Otto Penzig miniUn Diario ritrovato? Precisamente. Adesso.
In questo caso del viaggio di esplorazione nella natura indonesiana, (1896 - 1897) di Ottone Penzig, cofondatore dell'Istituto di Botanica dell'Università. Essendo lui di origine tedesca (anche se naturalizzato italiano), il manoscritto è in tedesco. Ho trovato quel diario in un luogo inconsueto, ed a causa di eventi inconsueti: a Breno (valle Camonica) e grazie ad una amica di mia moglie. Il diario era conservato dal pronipote del Penzig; mai pubblicato e neppure mai letto. Da subito è apparsa evidente la sua importanza:

gli schizzi ed i disegni di costumi, abitazioni, strumenti musicali, le fotografie, hanno dato in modo chiaro il segnale che non si trattava solo "botanica" in senso stretto, ma anche di un vero spaccato culturale della fine dell'ottocento in Asia, fatta da uno scienziato versatile e colto.
Occorreva però capire lo scritto, quindi trovare un trascrittore dall'ermetico tracciato a mano, con inchiostri improbabili, ad un testo tedesco in normale videoscrittura, e poi da quello la traduzione in italiano, senza nel frattempo perdere la scorrevolezza del discorso e, ovvio, il contenuto scientifico e culturale.
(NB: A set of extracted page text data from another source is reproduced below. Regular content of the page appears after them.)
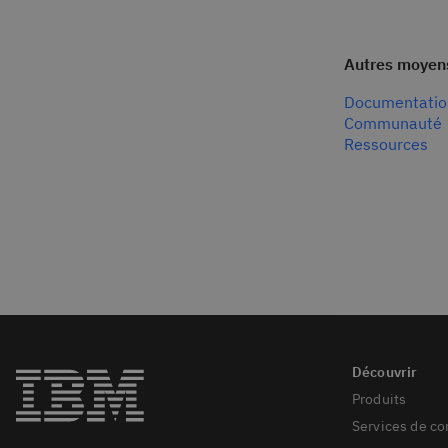
Autres moyens
Documentatio
Communauté
Ressources
Produits
Services de co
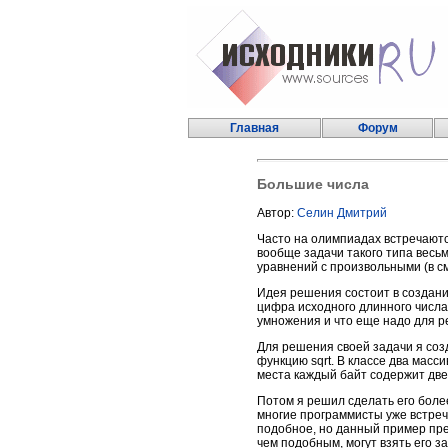
Главная
Форум
Большие числа
Автор:
Селин Дмитрий
Часто на олимпиадах встречаются
вообще задачи такого типа весь
уравнений с произвольными (в 
Идея решения состоит в создани
цифра исходного длинного числа
умножения и что еще надо для р
Для решения своей задачи я создал
функцию sqrt. В классе два масс
места каждый байт содержит дв
Потом я решил сделать его боле
многие программисты уже встреч
подобное, но данный пример пред
чем подобным, могут взять его за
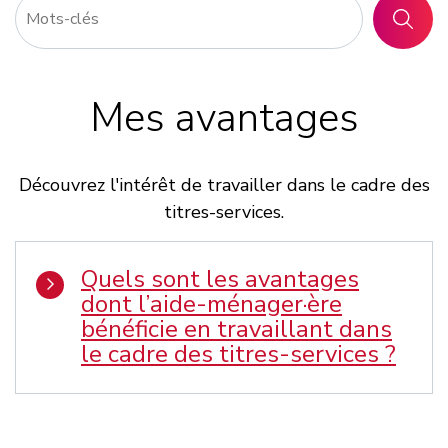
RECHER
Mes avantages
Découvrez l'intérêt de travailler dans le cadre des
titres-services.
Quels sont les avantages
dont l’aide-ménager·ère
bénéficie en travaillant dans
le cadre des titres-services ?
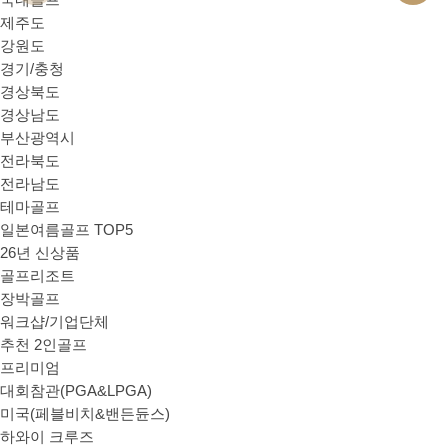
제주도
강원도
경기/충청
경상북도
경상남도
부산광역시
전라북도
전라남도
테마골프
일본여름골프 TOP5
26년 신상품
골프리조트
장박골프
워크샵/기업단체
추천 2인골프
프리미엄
대회참관(PGA&LPGA)
미국(페블비치&밴든듄스)
하와이 크루즈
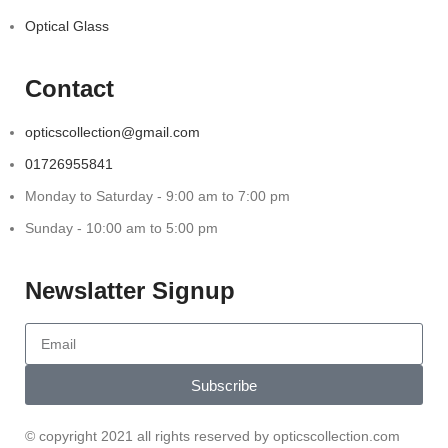
Optical Glass
Contact
opticscollection@gmail.com
01726955841
Monday to Saturday - 9:00 am to 7:00 pm
Sunday - 10:00 am to 5:00 pm
Newslatter Signup
Subscribe
© copyright 2021 all rights reserved by opticscollection.com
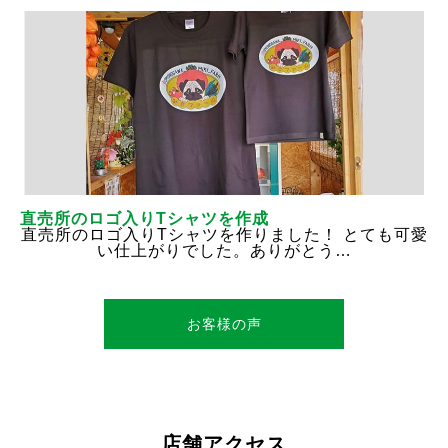
直売所のロゴ入りTシャツを作成
直売所のロゴ入りTシャツを作りました！ とても可愛
い仕上がりでした。ありがとう…
お客様の声
店舗アクセス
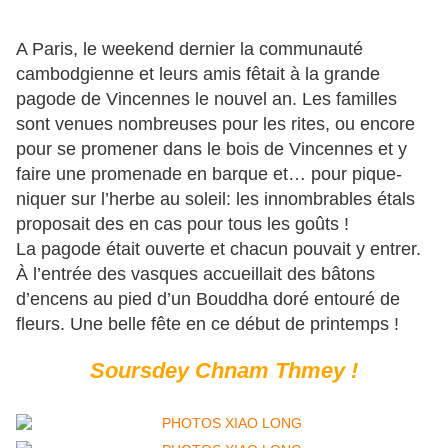
A Paris, le weekend dernier la communauté
cambodgienne et leurs amis fêtait à la grande
pagode de Vincennes le nouvel an. Les familles
sont venues nombreuses pour les rites, ou encore
pour se promener dans le bois de Vincennes et y
faire une promenade en barque et… pour pique-
niquer sur l’herbe au soleil: les innombrables étals
proposait des en cas pour tous les goûts !
La pagode était ouverte et chacun pouvait y entrer.
À l’entrée des vasques accueillait des bâtons
d’encens au pied d’un Bouddha doré entouré de
fleurs. Une belle fête en ce début de printemps !
Soursdey Chnam Thmey !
Per la prima parte è venuta in aiuto la rete di relazioni botaniche nella persona del mio "confratello" botanico di una "Confrèrie" francese di coltivatori di piante rare, l'austriaco Helmut, di Gmunden, che si è detto entusiasta di questo lavoro di riscoperta.

Penzig diario mini

Per la traduzione ha operato mirabilmente Gabriele Campodonico, laureato in germanistica a Genova, ma anche Antije Suzanne Rath, ed Elizabeth Mueller, mie amiche italo- tedesche, trovate o ritrovate; la traduzione di terzi è stata assolutamente necessaria, dato che non conosco il tedesco.
Tutte queste persone hanno lavorato senza compensi economici di sorta.
Poi il mio lavoro di verifica ed ordinamento lessicale, botanico. e topologico.

E' stato molto interessante, dato che nel frattempo l'Indonesia ha avuto l'indipendenza (1947) e quindi i nomi delle città (di origine olandese) sono ritornate ai loro nomi indonesiani: Batavia in Jakarta, Buitenzorg in Bogor..., ma anche la translitterazione ha avuto modifiche ed adeguamenti.
Poi il Penzig ci mette di suo, scrivendo in tedesco, ma anche in olandese, inglese, francese, malese, indonesiano, con qualche parola araba, e naturalmente qualche parola italiana.
A poco a poco il testo è affiorato, ed è mirabile, fresco, ripulito e reso scorrevole, è però tal quale nel significato.

Il documento ricostruito, il 10 Luglio è stato consegnato in bozza al vertice universitario di Botanica, per ora con foto e schizzi non riprodotti al meglio. 
Vengono ora naturali i desideri di integrazione, con commenti a fronte, di studio, di valutazione, critica, le estensioni; ma questa è un'altra pagina da scrivere.